The prize was established in 1993 as the "Preis der Stadt Münster für Europäische Poesie". It is awarded biennially (every two years) as part of the Lyriktreffen Münster (Münster Poetry Festival), which began in 1979.

In 2024, the prize was officially renamed to the Prize of the City of Münster for International Poetry to reflect a global focus. The prize aims to encourage publishers to make important contemporary foreign-language poetry accessible through high-quality German translations.

== Award winners ==
- 1993 Andrea Zanzotto (poet); Donatella Capaldi, Ludwig Paulmichl and Peter Waterhouse (translators)
- 1995 Inger Christensen (poet); Hanns Grössel (translator)
- 1997 Zbigniew Herbert (poet); Klaus Staemmler (translator)
- 1999 Gellu Naum (poet); Oskar Pastior (translator)
- 2001 Hugo Claus (poet); Maria Csollány and Waltraud Hüsmert (translator)
- 2003 Miodrag Pavlović (poet); Peter Urban (translator)
- 2005 Daniel Bănulescu (poet); Ernest Wichner (translator)
- 2007 Tomaž Šalamun (poet); Fabjan Hafner (translator)
- 2009 Caius Dobrescu (poet); Gerhardt Csejka (translator)
- 2011 Ben Lerner (poet); Steffen Popp (translator)

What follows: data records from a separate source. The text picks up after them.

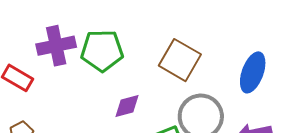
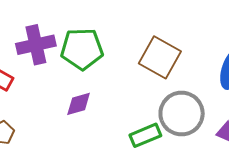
purple diamond: (127, 106) -> (79, 104), moved

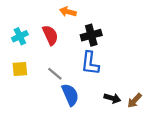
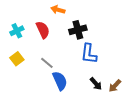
blue L-shape: (90, 63) -> (89, 54), moved
yellow square: (20, 69) -> (17, 59), turned -32
black arrow: (112, 98) -> (96, 84), turned 32

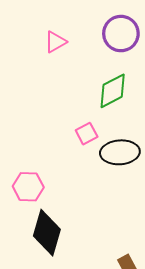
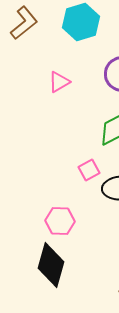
pink hexagon: (28, 187) -> (60, 221), moved

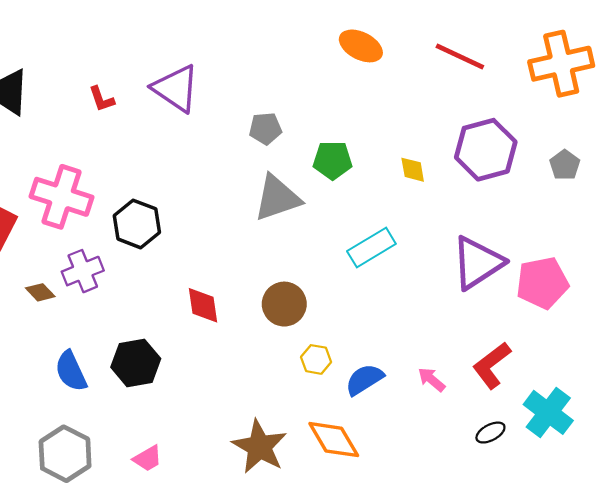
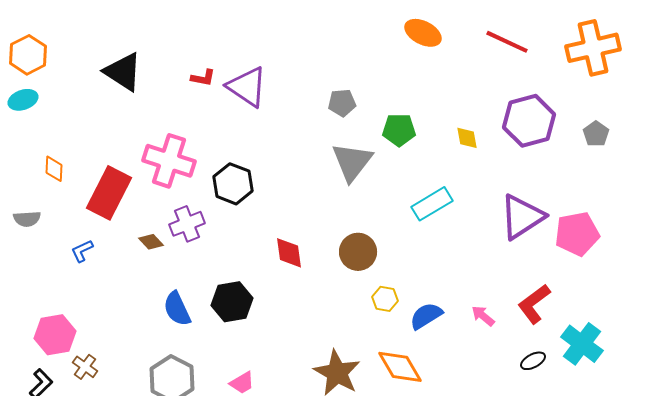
purple triangle: (176, 88) -> (247, 87), moved
red L-shape: (102, 99) -> (203, 78), turned -60
gray triangle: (277, 198) -> (352, 162), turned -33

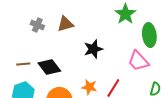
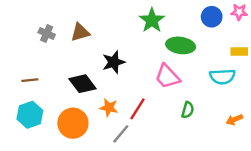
green ellipse: (149, 35) -> (181, 45), turned -75
black diamond: (49, 67) -> (83, 84), moved

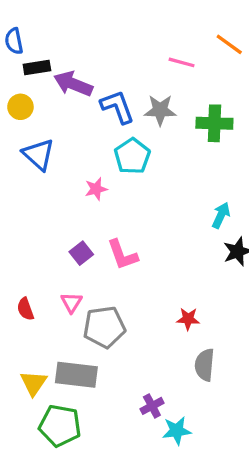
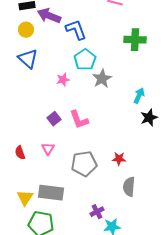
yellow circle: (20, 107) -> (26, 30), moved
gray star: (160, 110) -> (102, 79), moved, turned -30
gray pentagon: (104, 327) -> (84, 164), moved

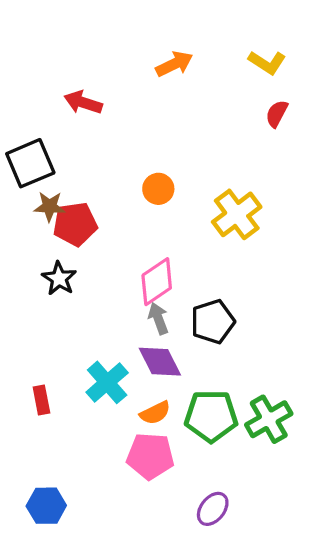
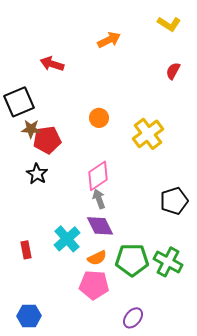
yellow L-shape: (267, 62) -> (169, 24), moved
black pentagon: (213, 322) -> (174, 201), moved
green cross: (269, 419) -> (168, 262), turned -32

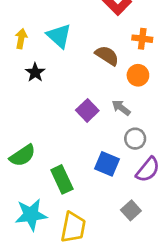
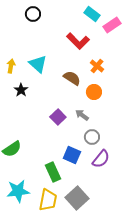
orange cross: (142, 39) -> (97, 66), turned 32
green rectangle: (62, 179) -> (53, 172), moved
gray square: (131, 210) -> (77, 198), moved, size x1.6

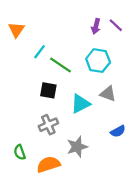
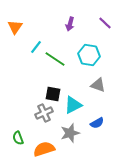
purple arrow: (96, 26) -> (70, 24), moved
black square: (48, 90) -> (53, 94), moved
cyan triangle: (80, 104) -> (73, 105), moved
blue semicircle: (118, 131) -> (97, 123), moved

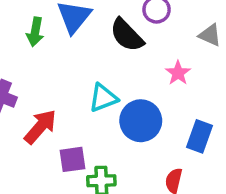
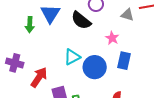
blue rectangle: (199, 136) -> (124, 61), moved

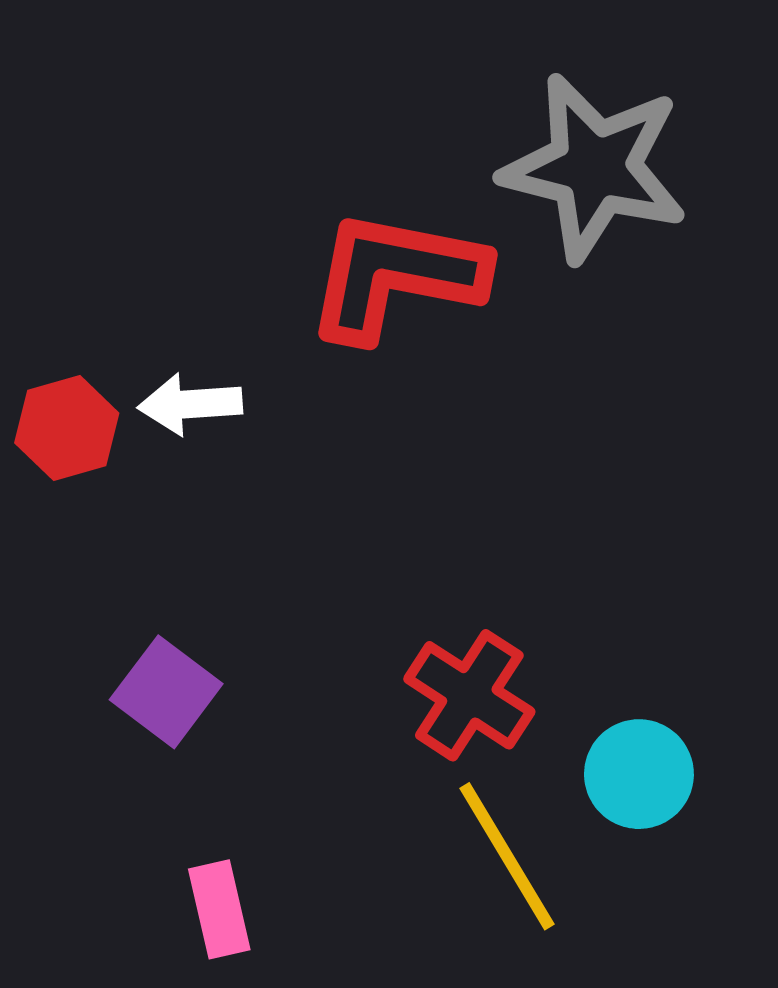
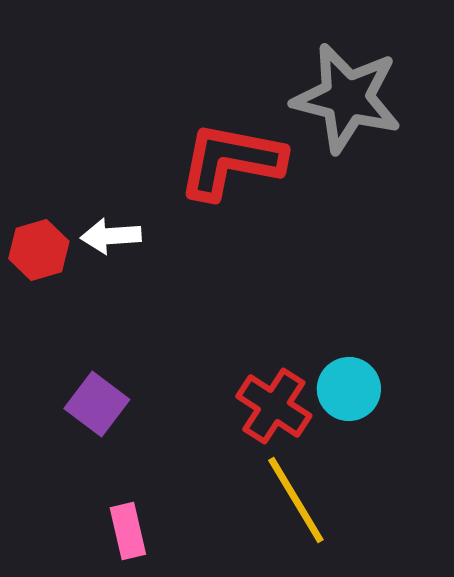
cyan circle: (639, 774) -> (349, 389), moved

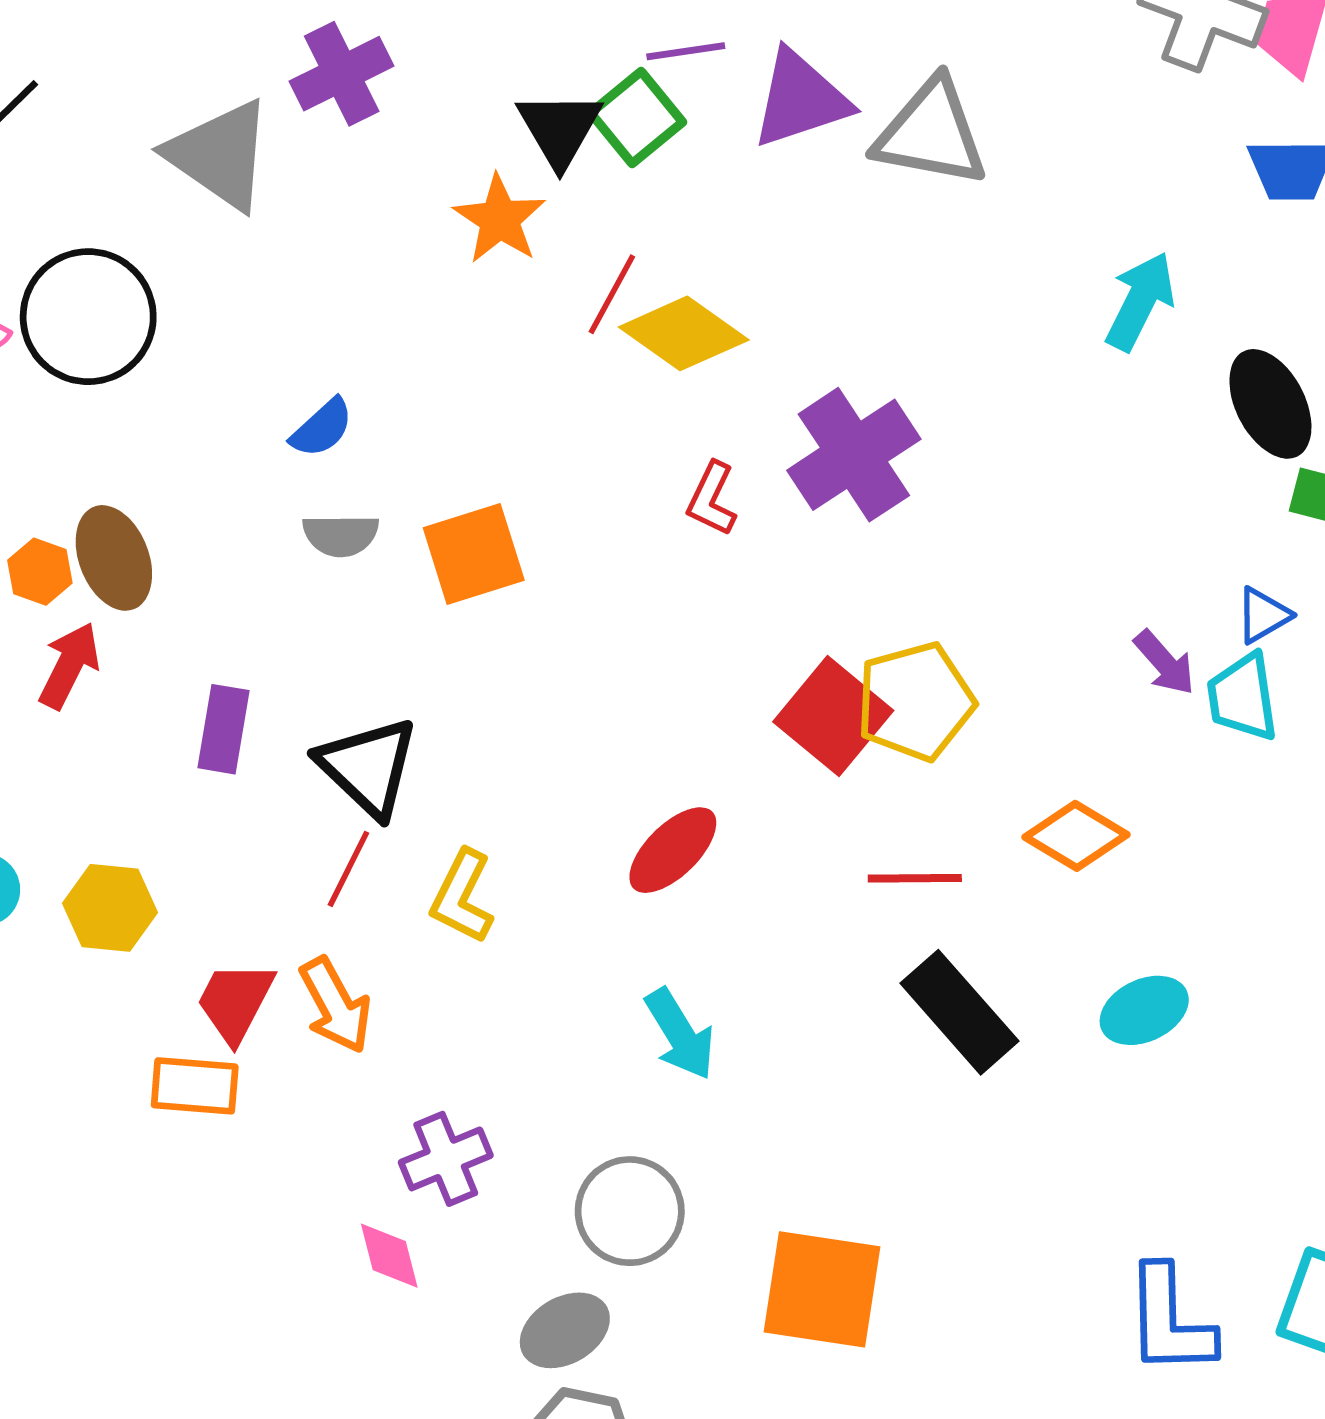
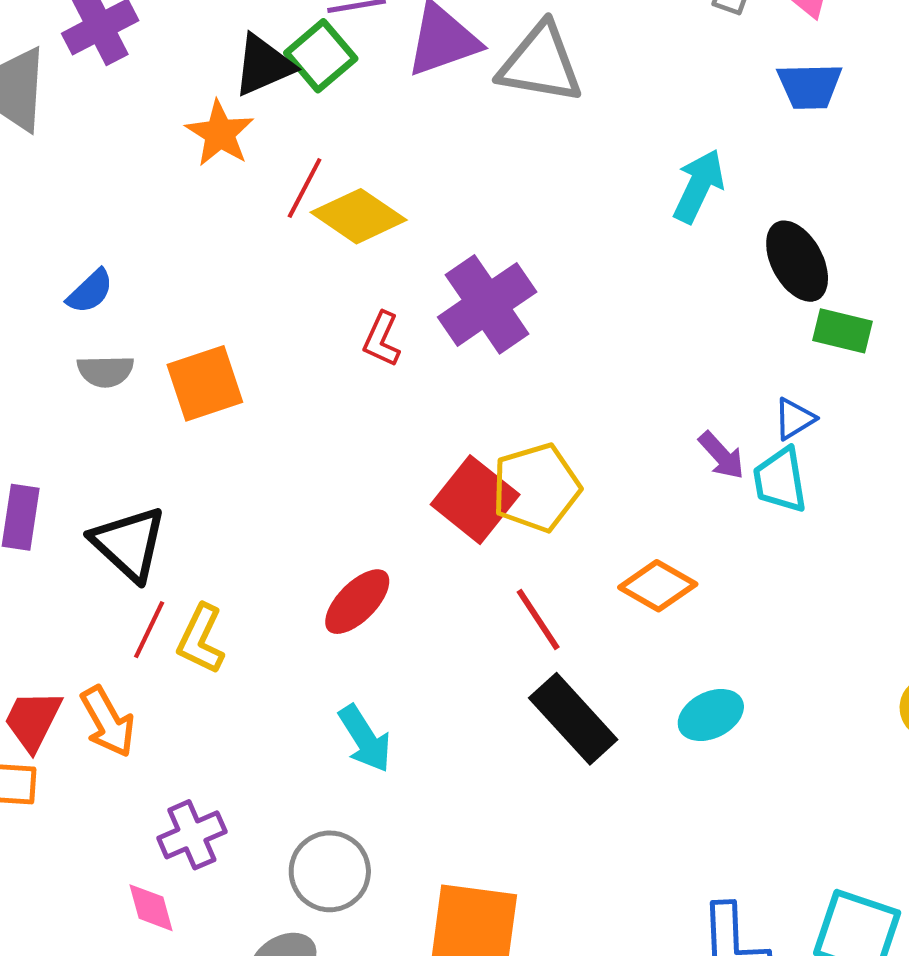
black triangle: (560, 129) -> (263, 65), turned 38
red line: (348, 869) -> (149, 630), moved
red line: (915, 878) -> (538, 619), turned 58

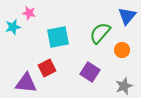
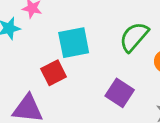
red square: (47, 68) -> (54, 73), moved

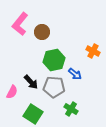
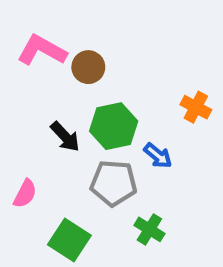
pink L-shape: (20, 24) -> (42, 50), turned 80
black arrow: (31, 82) -> (65, 137), moved

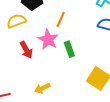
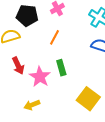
pink star: (48, 40) -> (40, 77), moved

- 2013 Derek Walcott; Werner von Koppenfels
- 2015 Charles Bernstein; VERSATORIUM, Tobias Amslinger, Norbert Lange, Léonce W. Lupette, Mathias Traxler
- 2017 Jon Fosse; Hinrich Schmidt-Henkel
- 2019 Eugene Ostashevsky; Monika Rinck, Uljana Wolf
- 2021 Eugeniusz Tkaczyszyn-Dycki; Uljana Wolf, Michael Zgodzay
- 2024 Diane Seuss (poet); Franz Hofner (translator)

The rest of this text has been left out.